Exercise data –
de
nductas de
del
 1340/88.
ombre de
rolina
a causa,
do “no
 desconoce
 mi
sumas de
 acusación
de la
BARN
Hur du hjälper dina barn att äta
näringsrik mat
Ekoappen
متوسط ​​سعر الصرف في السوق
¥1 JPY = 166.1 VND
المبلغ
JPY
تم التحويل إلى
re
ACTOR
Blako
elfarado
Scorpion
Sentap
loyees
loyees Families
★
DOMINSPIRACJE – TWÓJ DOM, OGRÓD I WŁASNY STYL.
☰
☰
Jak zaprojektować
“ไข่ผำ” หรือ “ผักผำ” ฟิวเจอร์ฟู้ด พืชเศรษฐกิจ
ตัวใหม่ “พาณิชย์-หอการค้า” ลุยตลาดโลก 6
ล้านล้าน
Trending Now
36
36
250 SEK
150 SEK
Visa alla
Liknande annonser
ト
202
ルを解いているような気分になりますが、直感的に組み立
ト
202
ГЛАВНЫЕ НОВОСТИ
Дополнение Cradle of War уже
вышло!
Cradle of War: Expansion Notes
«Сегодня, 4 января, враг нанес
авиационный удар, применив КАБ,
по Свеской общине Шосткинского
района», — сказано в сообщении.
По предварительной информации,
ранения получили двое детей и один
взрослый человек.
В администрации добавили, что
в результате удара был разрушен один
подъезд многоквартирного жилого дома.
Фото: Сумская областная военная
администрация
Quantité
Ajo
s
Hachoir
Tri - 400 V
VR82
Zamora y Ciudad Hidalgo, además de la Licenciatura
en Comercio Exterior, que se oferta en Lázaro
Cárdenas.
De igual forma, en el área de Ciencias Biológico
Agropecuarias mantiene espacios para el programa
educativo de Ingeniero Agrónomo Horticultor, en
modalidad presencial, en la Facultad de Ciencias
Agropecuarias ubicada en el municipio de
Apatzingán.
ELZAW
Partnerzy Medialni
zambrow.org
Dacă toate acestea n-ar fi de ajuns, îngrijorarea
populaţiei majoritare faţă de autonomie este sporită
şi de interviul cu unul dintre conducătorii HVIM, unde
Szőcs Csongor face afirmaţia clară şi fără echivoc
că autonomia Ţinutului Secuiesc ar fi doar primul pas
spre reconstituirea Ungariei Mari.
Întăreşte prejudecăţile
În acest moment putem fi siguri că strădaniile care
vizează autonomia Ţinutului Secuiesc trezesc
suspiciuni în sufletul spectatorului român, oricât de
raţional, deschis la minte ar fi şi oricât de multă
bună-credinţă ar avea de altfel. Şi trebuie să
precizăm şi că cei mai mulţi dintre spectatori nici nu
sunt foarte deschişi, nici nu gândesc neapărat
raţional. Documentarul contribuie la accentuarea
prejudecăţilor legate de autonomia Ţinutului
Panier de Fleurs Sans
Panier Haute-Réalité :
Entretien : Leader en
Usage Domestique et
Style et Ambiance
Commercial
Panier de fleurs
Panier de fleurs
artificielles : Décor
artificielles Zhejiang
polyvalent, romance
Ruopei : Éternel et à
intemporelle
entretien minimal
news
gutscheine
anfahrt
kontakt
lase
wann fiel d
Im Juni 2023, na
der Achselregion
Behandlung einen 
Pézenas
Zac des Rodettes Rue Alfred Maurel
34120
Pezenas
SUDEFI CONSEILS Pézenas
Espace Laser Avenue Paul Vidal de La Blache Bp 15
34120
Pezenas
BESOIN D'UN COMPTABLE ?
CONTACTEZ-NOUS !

Task –
Please output exactly the lines between the one holding "подъезд многоквартирного жилого дома." and the one holding "precizăm şi că" in the records above, inclusive, and nothing more.

Answer for this exercise –
подъезд многоквартирного жилого дома.
Фото: Сумская областная военная
администрация
Quantité
Ajo
s
Hachoir
Tri - 400 V
VR82
Zamora y Ciudad Hidalgo, además de la Licenciatura
en Comercio Exterior, que se oferta en Lázaro
Cárdenas.
De igual forma, en el área de Ciencias Biológico
Agropecuarias mantiene espacios para el programa
educativo de Ingeniero Agrónomo Horticultor, en
modalidad presencial, en la Facultad de Ciencias
Agropecuarias ubicada en el municipio de
Apatzingán.
ELZAW
Partnerzy Medialni
zambrow.org
Dacă toate acestea n-ar fi de ajuns, îngrijorarea
populaţiei majoritare faţă de autonomie este sporită
şi de interviul cu unul dintre conducătorii HVIM, unde
Szőcs Csongor face afirmaţia clară şi fără echivoc
că autonomia Ţinutului Secuiesc ar fi doar primul pas
spre reconstituirea Ungariei Mari.
Întăreşte prejudecăţile
În acest moment putem fi siguri că strădaniile care
vizează autonomia Ţinutului Secuiesc trezesc
suspiciuni în sufletul spectatorului român, oricât de
raţional, deschis la minte ar fi şi oricât de multă
bună-credinţă ar avea de altfel. Şi trebuie să
precizăm şi că cei mai mulţi dintre spectatori nici nu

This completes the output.